Ingutti II is important for several reasons. From a practical standpoint, the title of the RFRD form undercut the hospital's argument that the plaintiff left voluntarily and against medical advice; as opposed relying upon the hospital in clearing him for discharge. At first blush, this appears to be a matter of semantics, but reading the decision, it seems that the Court is accepting the notion that the hospital had a duty to assess the patient before he signed the document. So, it is not clear that a differently worded title would have made any difference in the end result.
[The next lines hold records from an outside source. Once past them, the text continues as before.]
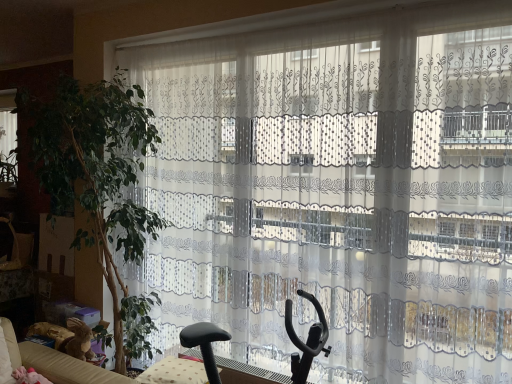 Question: Based on their positions, is black plastic swivel chair at center located to the left or right of green leafy plant at left?

Choices:
 (A) left
 (B) right

Answer: (B)

Question: Do you think black plastic swivel chair at center is within green leafy plant at left, or outside of it?

Choices:
 (A) inside
 (B) outside

Answer: (B)

Question: Which object is the closest to the transparent lace curtain at left?

Choices:
 (A) green leafy plant at left
 (B) black plastic swivel chair at center

Answer: (A)

Question: Which of these objects is positioned closest to the green leafy plant at left?

Choices:
 (A) black plastic swivel chair at center
 (B) transparent lace curtain at left

Answer: (A) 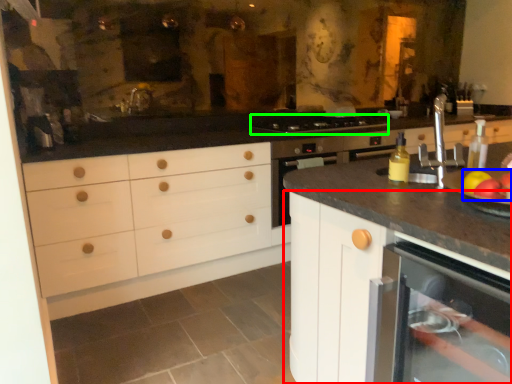 Question: Based on their relative distances, which object is nearer to cabinetry (highlighted by a red box)? Choose from apple (highlighted by a blue box) and gas stove (highlighted by a green box).

Choices:
 (A) apple
 (B) gas stove

Answer: (A) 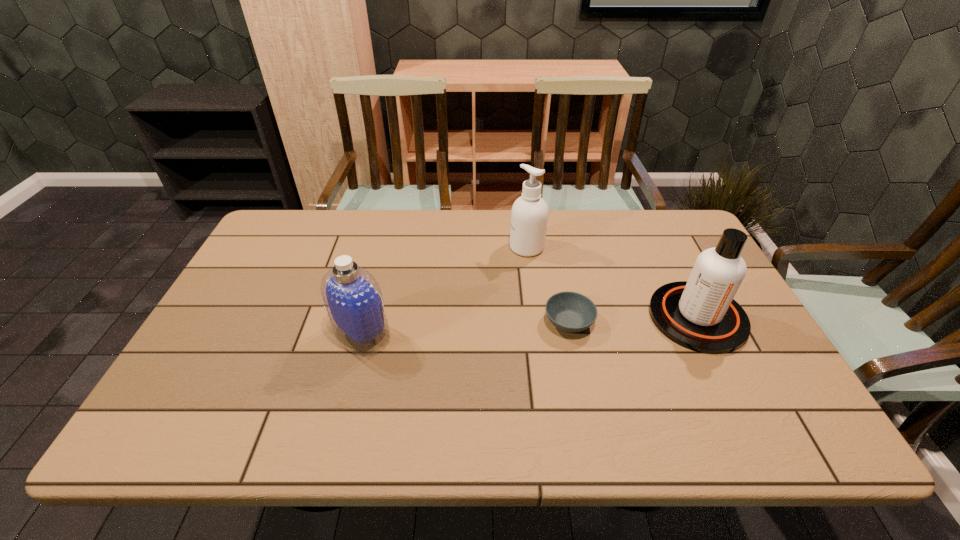 Find the location of `the farthest cleansing agent`. the farthest cleansing agent is located at coordinates (529, 215).

Find the location of a particular element. This screenshot has height=540, width=960. the second cleansing agent from right to left is located at coordinates click(x=529, y=215).

Where is `the rightmost object`? The image size is (960, 540). the rightmost object is located at coordinates (700, 314).

Identify the location of the leftmost cleansing agent. (353, 299).

What are the coordinates of `soup bowl` in the screenshot? It's located at [571, 312].

Identify the location of vacant area situated on the front label of the farthest cleansing agent. The width and height of the screenshot is (960, 540). (478, 247).

Identify the location of free region located on the front label of the farthest cleansing agent. This screenshot has width=960, height=540. (456, 247).

Where is `free region located 0.170m on the front label of the farthest cleansing agent`? The image size is (960, 540). free region located 0.170m on the front label of the farthest cleansing agent is located at coordinates (456, 247).

This screenshot has height=540, width=960. Find the location of `free point located on the left of the rightmost object`. free point located on the left of the rightmost object is located at coordinates (617, 317).

Find the location of a particular element. The width and height of the screenshot is (960, 540). vacant space located 0.270m on the back of the leftmost object is located at coordinates (384, 251).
But, the point remains: the characterization of legal documents and properly identifying them is important. The title of the form certainly did not help the hospital's position.

Secondly, while both Kowalski and Ingutti II recognize the "basic" tenet that "members of a free society may"¦come and go as they please," there are "limited exceptions," but exceptions nonetheless, when it comes to the provision of medical care. In those circumstances where patients are discharged or requested to execute a "discharge" form similar to the one in Ingutti II, it is incumbent upon the hospital to evaluate the patient for purposes of determining whether they present a danger to themselves or others given their present condition. If so, the patient should not be discharged, or for that matter, be asked to execute a form consenting to their "discharge." This leaves open the question of what should then be done. To be clear, a hospital does not have the right to detain a patient against his or her will, at least under the circumstances presented in Ingutti II. Perhaps the Court is suggesting that the duty is to make the patient aware that his condition is such that his refusal of treatment could have dire consequences.

Finally, there remains the question of what the future holds for this case. Will we see an Ingutti III decision in which the Court explains how a patient who voluntarily left a hospital against medical advice can recover under the circumstances here? Will the Court clarify the burden such that a plaintiff has to prove that the failure to assess the patient was a substantial factor in the patient's decision to leave? It seems this decision leaves too many unanswered questions.